Everything Everywhere plans to use money it makes from selling some of its 2G spectrum to invest in its own network.
Everything Everywhere has said it will reinvest the money it makes from selling some of its 2G spectrum into its own network. Photo credit: Karen Friar
The mobile operator, which runs the T-Mobile and Orange brands in the UK, made the promise on Friday in response to a call by MPs for the reinvestment. The call came in a report on Thursday from the Culture, Media and Sport select committee, which also made a wider set of recommendations to do with spectrum.
The 2G spectrum sale is a condition of the merger of the UK operations of Deutsche Telekom and France Telecom, which took place last year. The European Commission insisted that Everything Everywhere would have to give up a quarter of the 60MHz of 1800MHz spectrum it holds, to make sure the combined company would not be overly dominant.
In its report, the select committee said the government and Ofcom should investigate ways to ensure the proceeds of the spectrum sale "be used to the benefit of consumers", given that the government gave operators the spectrum — a public asset — for next to nothing back in the 1990s.
"Ofcom should explore whether it could compel Everything Everywhere to ring-fence a proportion of this windfall for investment in its network," the MPs recommended.
In response, Everything Everywhere said that it planned to do that anyway, and that it would even go so far as to reinvest all the money, not just some of it.
"It is our intention that all proceeds from the sale of this spectrum will be invested into our UK network to benefit our customers across the country," the operator said in a statement.
Recent changes could affect how much Everything Everywhere makes from the sale. Right now, it pays £33m in licence fees to the government each year for its 1800MHz spectrum. However, as 2G spectrum can now be 'refarmed' for 3G use, Ofcom is likely to increase those licence fees once the upcoming '4G' spectrum auction has taken place. This could lead prospective 2G buyers to offer less.
4G auction delays
The 4G auction, which was initially scheduled to take place in September 2008, is now likely to start in the fourth quarter of 2012. The latest delay, caused as usual by operator squabbling, was announced in early October. In that announcement, Ofcom said it will have to run yet another consultation on the matter, following "a number of substantial and strongly argued responses" to the last one.

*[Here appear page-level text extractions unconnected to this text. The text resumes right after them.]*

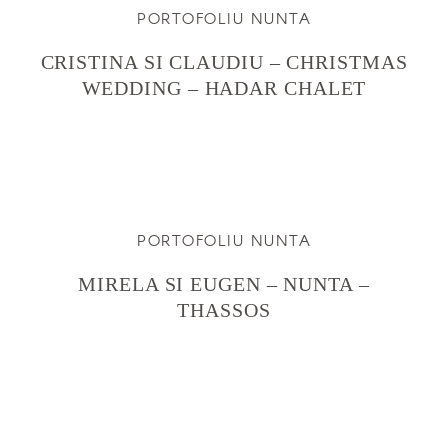
PORTOFOLIU NUNTA
CRISTINA SI CLAUDIU – CHRISTMAS
WEDDING – HADAR CHALET
PORTOFOLIU NUNTA
MIRELA SI EUGEN – NUNTA –
THASSOS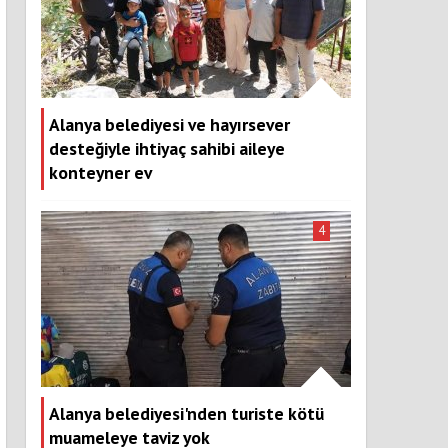
Alanya belediyesi ve hayırsever
desteğiyle ihtiyaç sahibi aileye
konteyner ev
4
Alanya belediyesi'nden turiste kötü
muameleye taviz yok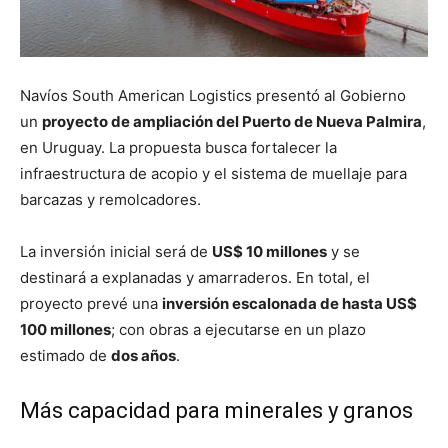
Navíos South American Logistics presentó al Gobierno
un
proyecto de ampliación del Puerto de Nueva Palmira
,
en Uruguay. La propuesta busca fortalecer la
infraestructura de acopio y el sistema de muellaje para
barcazas y remolcadores.
La inversión inicial será de
US$ 10 millones
y se
destinará a explanadas y amarraderos. En total, el
proyecto prevé una
inversión escalonada de hasta US$
100 millones
; con obras a ejecutarse en un plazo
estimado de
dos años
.
Más capacidad para minerales y granos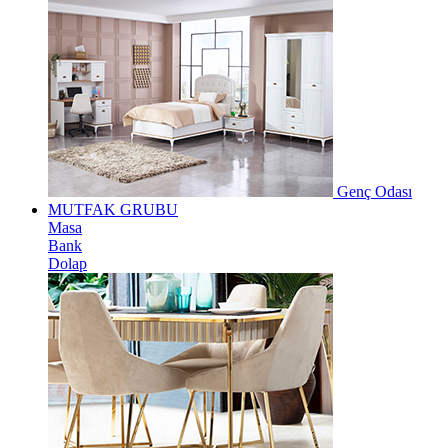
Genç Odası
MUTFAK GRUBU
Masa
Bank
Dolap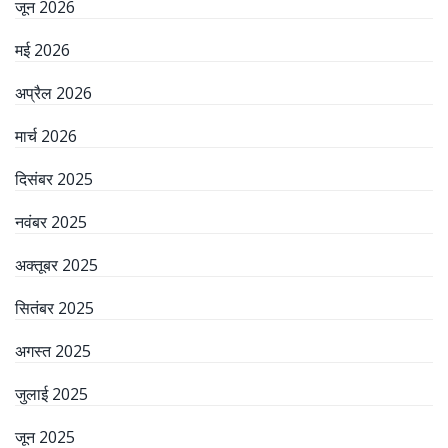
जून 2026
मई 2026
अप्रैल 2026
मार्च 2026
दिसंबर 2025
नवंबर 2025
अक्तूबर 2025
सितंबर 2025
अगस्त 2025
जुलाई 2025
जून 2025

The basic rules for the auction which Ofcom has laid down are sensible and fair, and that further delays will result in the UK falling further behind in this vital area.– John Whittingdale MP
Culture secretary Jeremy Hunt pleaded with the operators in September to settle their differences and let the auction go ahead. The select committee echoed Hunt's call in its report.
"Ofcom has had a very difficult job adjudicating between competing and polarised interests, and we are concerned that constant disagreement and special pleading from the four mobile network operators appears to have further delayed the spectrum auction," committee chair John Whittingdale MP said in a statement.
"We believe that the basic rules for the auction which Ofcom has laid down are sensible and fair, and that further delays will result in the UK falling further behind in this vital area. The auction needs to proceed as soon as possible," Whittingdale continued.
Everything Everywhere responded by saying: "We fully support industry collaboration to ensure that the forthcoming spectrum auctions are held as soon as possible so the benefits of faster data speeds reach consumers quickly, but understand that the complexity of the issues involved has meant that further consultation about the auction rules by Ofcom has been necessary."
The committee also reiterated a call from Penrith and The Border MP Rory Stewart in May for Ofcom to make sure that at least one of the operators extends mobile broadband coverage to 98 percent of the country, to help deliver broadband to connectivity-starved rural areas. Ofcom's existing recommendation is for that level to be set at 95 percent.
According to operator testimony cited in the report, taking coverage beyond 95 percent can be done, and the main concern is cost.
"The evidence that we have heard suggests that a 99-percent coverage obligation, although achievable, would cost up to £230 million, and we are concerned that that cost could be transferred to consumers," the report stated. "Therefore we support the unanimous decision made by the House in May 2011 and recommend that Ofcom imposes a coverage obligation of 98 percent on one or more of the 800 MHz licences being auctioned."